Prove $n! \leq n^n$

Question

Prove by least counter example for all positive integers n. $$ n! \leq n^n$$ I keep getting stuck after proving the least element of the set of counterexamples can not equal 1. Any suggestions would be helpful.

Answer 1

Hint: prove using induction. That is, prove the statement for $n = 1$, then assume the statement holds for some $n$ and prove that the statement holds for $n + 1$.

Edit: Specifically, note that for $n = 1$, we have $n^n = 1$ and $n! = 1$, so this is true.

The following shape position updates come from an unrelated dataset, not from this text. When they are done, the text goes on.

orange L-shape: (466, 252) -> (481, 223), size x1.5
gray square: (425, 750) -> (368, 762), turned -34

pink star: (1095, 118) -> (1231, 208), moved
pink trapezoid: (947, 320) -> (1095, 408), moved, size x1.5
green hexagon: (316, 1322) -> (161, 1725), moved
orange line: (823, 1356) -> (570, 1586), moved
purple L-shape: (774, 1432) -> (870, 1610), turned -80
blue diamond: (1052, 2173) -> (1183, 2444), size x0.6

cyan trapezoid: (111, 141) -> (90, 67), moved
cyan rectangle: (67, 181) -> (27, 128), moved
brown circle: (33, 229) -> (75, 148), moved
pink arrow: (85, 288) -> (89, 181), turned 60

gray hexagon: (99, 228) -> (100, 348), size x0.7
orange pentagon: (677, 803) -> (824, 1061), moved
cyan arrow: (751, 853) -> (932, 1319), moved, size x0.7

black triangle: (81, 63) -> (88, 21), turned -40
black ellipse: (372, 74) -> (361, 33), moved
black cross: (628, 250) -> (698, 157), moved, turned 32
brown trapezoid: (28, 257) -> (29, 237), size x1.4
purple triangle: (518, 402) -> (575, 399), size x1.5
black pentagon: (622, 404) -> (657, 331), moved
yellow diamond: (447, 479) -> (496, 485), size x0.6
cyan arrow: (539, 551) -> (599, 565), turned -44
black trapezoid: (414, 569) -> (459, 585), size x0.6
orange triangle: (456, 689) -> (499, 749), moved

Then we assume that the statement holds for some integer $n \geq 1$ (that is, we assume $n^n \geq n!$, and try to prove the statement $(n + 1)^{n + 1} \geq (n + 1)!$. But this is true, since $(n + 1)! = n!(n + 1) \leq n^n(n + 1) \leq (n + 1)^n(n + 1) = (n + 1)^{n + 1}$.

Answer 2

Note that we have

$$\begin{align} n!&=n\cdot (n-1)\cdot (n-2)\cdot (n-3)\cdots3\cdot 2\cdot 1\\\\ &=n\cdot n\left(1-\frac1n\right)\cdot n\left(1-\frac2n\right)\cdot n\left(1-\frac3n\right)\cdots n\frac3n\cdot n\frac2n\cdot n\frac1n\\\\ &=n^n\cdot\left(1-\frac1n\right)\cdot\left(1-\frac2n\right)\cdot\left(1-\frac3n\right)\cdots \frac3n\cdot \frac2n\cdot\frac1n\\\\ &\le n^n \end{align}$$

since each parenthetical term is less than $1$.

Answer 3

It sounds like want to show that $S = \{n \in \mathbb{N} : n! > n^n\}$ cannot have a smallest element.

So let $n$ be the smallest number in $S$, and (by what you say you have shown) $n>1$.

Then we have that both $n! > n^n$ and $(n-1)! \le (n-1)^{n-1}$, and we want to derive a contradiction.

Hint: What is $n!/(n-1)!$ and what can you say about $n^{n-1} / (n-1)^{n-1}$?

Answer 4

$n!$ is the number of permutations of $S=\{1, \dots, n \}$, while $n^n$ is the number of functions from $S$ to itself. Permutations are functions, so clearly $n! \leq n^n$.